This always seems to come up in edupunk conversations, and seems to be one of the main attacks against edupunk, even from great people who I respect no end — hey, they’ll say, we can’t have a knee-jerk reaction against corporate solutions. They aren’t necessarily evil.
It may surprise you, but I completely agree. In fact, I’ll go one step further, corporations are never evil.
Corporations are the wrong thing to be looking at. They aren’t evil or good — they merely *are*. It’s the environment and the market that needs to be considered.
Markets are healthy or sick. And when they are sick, due to patent silliness, an oversupply of easy credit, or lack of regulation, all corporations will end up doing things against the public good.
Right now the reason the LMS market is sick is that Blackboard has no natural predators, due to a variety of factors, but primarily due to the particular structure of university purchasing systems combined with some early advantages Blackboard possessed (I do not see the patent issue, as awful as it is for the current market, as the main reason for their dominance). Blackboard is not evil, but its current situation is like a snakehead dropped in the Potomac to feed. And sitting around deciding whether it deserves to eat all those other fish is beside the point.

- Snakehead 1.0. Image via Wikipedia
You see, I’m willing to admit, from a purchasing standpoint, that this feature or that feature of NG will improve the lives of students. I don’t see much indication that Blackboard has gotten past their core mission as an access control company, but, hey, more amazing transformations have happened. I think they don’t get openess in a really fundamental way, but still, if it became in their interest to do so, they could be quick learners.
All that is interesting, and fodder for future blog posts. But no matter what the value of Blackboard’s individual actions, the fact is the LMS market ecosystem is sick, and will remain sick until Blackboard develops natural predators. I’m not really interested in the feature list of Snakehead 2.0. Compared to the larger context, the feature list is a minor point.

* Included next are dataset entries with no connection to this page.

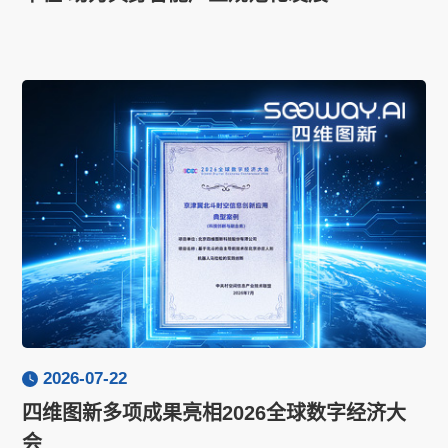
2026-07-22
四维图新多项成果亮相2026全球数字经济大
会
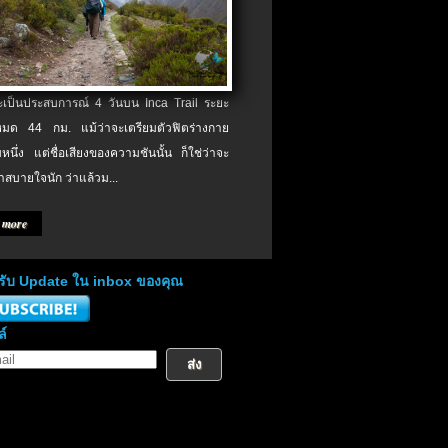
จะเป็นประสบการณ์ 4 วันบน Inca Trail ระยะ
งหมด 44 กม. แม้ว่าจะเตรียมตัวฟิตร่างกาย
หนึ่ง แต่ชื่อเสียงของความชันนั้น ก็ใช่ว่าจะ
าสบายใจนัก ว่าแล้วม...
 more
่อรับ Update ใน inbox ของคุณ
ล์
ส่ง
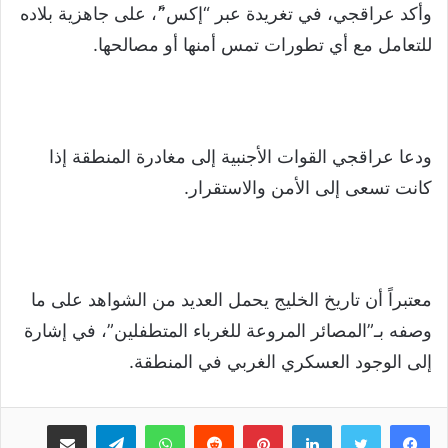
وأكد عراقجي، في تغريدة عبر “إكس”ً، على جاهزية بلاده
للتعامل مع أي تطورات تمس أمنها أو مصالحها.
ودعا عراقجي القوات الأجنبية إلى مغادرة المنطقة إذا
كانت تسعى إلى الأمن والاستقرار.
معتبراً أن تاريخ الخليج يحمل العديد من الشواهد على ما
وصفه بـ”المصائر المروعة للغرباء المتطفلين”، في إشارة
إلى الوجود العسكري الغربي في المنطقة.
لينكدإن
بينتيريست
واتساب
تيلقرام
مشاركة عبر البريد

So I thank the gods for people like Jim Groom, the killer catfish who jumps on their every move, and scraps it up against all odds. People will say he isn’t reasonable, but when you are trying to address a balance of power issue, it doesn’t always pay to be reasonable. Sometimes you just gotta pull the rope as long and hard as you can.
Jim does that every day, here’s to him.
Update: Jim challenges me in the comments, and in response I have to reformulate. Blackboard is not a snakehead in a peaceful pond, a fish out of water as it were. Blackboard is what happens when a teaching technology company evolves to conform to the enterprise software pond. It’s attributes that we dislike are results of the enterprise purchasing system, not the causes of the environment, though they may perpetuate it.